[What is needed]: Please find every line in the records below that contains the word "will", and copy it.

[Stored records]
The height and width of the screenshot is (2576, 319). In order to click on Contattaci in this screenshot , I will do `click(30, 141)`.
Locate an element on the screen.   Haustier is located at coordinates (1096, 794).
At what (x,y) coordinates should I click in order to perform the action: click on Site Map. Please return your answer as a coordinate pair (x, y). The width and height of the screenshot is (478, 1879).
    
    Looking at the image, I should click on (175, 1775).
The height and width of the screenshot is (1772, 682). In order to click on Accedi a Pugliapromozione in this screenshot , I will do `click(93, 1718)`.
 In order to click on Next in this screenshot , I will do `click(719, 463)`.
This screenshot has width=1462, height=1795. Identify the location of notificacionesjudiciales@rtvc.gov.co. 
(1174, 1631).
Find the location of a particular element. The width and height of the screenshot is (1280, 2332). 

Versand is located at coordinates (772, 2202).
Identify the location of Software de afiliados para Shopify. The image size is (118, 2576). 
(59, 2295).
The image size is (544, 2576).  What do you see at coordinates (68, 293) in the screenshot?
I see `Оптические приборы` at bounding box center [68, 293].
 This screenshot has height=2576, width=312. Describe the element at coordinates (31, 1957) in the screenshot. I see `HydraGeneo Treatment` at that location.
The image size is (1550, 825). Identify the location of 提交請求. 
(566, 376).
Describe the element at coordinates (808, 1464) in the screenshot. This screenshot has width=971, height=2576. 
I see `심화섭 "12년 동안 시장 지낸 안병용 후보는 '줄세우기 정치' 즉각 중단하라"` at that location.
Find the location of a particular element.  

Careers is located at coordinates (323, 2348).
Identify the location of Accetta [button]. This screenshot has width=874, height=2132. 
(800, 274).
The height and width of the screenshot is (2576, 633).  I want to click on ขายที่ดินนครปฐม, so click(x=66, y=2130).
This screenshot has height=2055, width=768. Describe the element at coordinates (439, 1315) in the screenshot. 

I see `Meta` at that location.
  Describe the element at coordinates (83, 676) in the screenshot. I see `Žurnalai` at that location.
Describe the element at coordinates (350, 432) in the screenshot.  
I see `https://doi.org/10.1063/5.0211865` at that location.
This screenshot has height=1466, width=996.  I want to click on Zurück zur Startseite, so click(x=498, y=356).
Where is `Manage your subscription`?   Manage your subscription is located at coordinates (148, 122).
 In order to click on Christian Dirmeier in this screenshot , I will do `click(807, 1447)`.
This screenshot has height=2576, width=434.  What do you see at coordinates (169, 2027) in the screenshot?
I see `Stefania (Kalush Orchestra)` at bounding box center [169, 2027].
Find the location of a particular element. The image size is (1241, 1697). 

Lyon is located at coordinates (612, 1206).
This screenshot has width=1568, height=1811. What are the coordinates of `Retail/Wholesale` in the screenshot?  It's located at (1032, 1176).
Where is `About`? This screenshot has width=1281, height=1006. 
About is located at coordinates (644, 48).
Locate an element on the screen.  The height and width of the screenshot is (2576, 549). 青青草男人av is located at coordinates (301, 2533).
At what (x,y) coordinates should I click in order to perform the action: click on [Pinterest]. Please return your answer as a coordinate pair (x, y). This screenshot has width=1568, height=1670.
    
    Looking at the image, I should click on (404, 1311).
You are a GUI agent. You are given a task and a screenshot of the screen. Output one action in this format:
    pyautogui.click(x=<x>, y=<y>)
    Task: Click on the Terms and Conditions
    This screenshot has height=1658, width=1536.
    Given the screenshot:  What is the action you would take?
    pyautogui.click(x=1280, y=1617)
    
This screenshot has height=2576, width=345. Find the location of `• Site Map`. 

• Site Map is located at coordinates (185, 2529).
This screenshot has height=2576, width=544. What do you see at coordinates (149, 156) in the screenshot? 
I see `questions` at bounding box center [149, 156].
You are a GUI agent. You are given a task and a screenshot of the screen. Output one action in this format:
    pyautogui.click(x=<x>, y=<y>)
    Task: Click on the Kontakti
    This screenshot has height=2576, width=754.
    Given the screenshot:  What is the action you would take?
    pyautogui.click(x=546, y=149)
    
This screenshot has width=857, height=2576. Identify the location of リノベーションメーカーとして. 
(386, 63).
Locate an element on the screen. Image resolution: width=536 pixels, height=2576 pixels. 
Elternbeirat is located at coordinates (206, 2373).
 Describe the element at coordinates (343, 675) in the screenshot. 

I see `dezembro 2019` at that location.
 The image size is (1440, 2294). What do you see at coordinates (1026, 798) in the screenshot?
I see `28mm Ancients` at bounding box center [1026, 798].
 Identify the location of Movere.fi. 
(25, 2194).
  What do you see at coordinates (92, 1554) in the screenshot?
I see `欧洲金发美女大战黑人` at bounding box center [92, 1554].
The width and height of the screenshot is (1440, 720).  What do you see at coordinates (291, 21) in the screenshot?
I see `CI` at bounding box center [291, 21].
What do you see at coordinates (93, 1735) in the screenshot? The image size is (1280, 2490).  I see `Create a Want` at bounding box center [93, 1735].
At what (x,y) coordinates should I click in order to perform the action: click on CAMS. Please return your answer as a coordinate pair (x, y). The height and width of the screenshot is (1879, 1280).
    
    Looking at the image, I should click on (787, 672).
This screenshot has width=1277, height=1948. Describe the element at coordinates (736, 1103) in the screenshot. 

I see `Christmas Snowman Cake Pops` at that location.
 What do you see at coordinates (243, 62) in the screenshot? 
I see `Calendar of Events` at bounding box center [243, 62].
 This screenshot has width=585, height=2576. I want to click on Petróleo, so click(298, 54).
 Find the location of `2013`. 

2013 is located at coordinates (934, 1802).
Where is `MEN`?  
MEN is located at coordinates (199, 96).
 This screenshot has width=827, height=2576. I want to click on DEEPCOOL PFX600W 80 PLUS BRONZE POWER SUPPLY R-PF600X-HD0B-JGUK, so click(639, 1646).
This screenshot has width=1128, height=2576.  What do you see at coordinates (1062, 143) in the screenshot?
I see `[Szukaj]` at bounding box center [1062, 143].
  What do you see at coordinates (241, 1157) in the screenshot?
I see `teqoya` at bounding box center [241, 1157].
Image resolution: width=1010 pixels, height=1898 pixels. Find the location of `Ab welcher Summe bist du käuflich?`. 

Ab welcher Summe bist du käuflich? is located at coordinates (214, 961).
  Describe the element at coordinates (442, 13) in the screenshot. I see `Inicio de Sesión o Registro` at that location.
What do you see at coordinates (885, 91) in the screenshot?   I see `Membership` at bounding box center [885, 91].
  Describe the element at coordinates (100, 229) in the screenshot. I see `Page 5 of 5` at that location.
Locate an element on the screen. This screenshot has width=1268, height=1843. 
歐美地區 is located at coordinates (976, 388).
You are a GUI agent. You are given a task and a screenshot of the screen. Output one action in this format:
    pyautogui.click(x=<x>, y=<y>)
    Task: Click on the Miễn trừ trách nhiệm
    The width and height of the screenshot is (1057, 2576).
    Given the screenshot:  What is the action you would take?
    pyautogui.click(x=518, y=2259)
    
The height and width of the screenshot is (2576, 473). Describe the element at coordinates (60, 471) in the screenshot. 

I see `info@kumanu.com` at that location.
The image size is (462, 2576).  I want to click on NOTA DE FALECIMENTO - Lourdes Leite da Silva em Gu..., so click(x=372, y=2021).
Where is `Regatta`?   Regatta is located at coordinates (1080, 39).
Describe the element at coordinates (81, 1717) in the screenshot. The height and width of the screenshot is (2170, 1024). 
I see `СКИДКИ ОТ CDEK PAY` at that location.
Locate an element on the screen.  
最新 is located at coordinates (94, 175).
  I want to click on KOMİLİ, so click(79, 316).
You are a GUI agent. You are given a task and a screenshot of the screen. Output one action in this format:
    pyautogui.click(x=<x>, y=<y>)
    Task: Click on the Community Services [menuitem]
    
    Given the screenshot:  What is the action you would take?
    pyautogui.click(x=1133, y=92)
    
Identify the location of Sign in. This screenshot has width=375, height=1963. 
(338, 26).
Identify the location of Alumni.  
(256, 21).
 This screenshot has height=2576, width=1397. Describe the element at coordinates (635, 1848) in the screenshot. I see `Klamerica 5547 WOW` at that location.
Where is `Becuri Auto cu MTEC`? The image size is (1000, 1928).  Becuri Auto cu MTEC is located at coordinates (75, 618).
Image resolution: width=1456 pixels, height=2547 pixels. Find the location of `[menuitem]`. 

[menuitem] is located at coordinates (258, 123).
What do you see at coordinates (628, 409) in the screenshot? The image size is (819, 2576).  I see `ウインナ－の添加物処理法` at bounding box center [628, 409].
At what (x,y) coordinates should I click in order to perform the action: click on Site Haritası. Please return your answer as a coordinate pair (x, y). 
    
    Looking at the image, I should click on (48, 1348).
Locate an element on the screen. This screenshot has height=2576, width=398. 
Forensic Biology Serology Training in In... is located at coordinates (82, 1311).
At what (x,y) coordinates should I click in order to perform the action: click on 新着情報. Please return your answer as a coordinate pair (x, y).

[Solution]:
The height and width of the screenshot is (2576, 319). In order to click on Contattaci in this screenshot , I will do `click(30, 141)`.
The height and width of the screenshot is (1772, 682). In order to click on Accedi a Pugliapromozione in this screenshot , I will do `click(93, 1718)`.
 In order to click on Next in this screenshot , I will do `click(719, 463)`.
 In order to click on Christian Dirmeier in this screenshot , I will do `click(807, 1447)`.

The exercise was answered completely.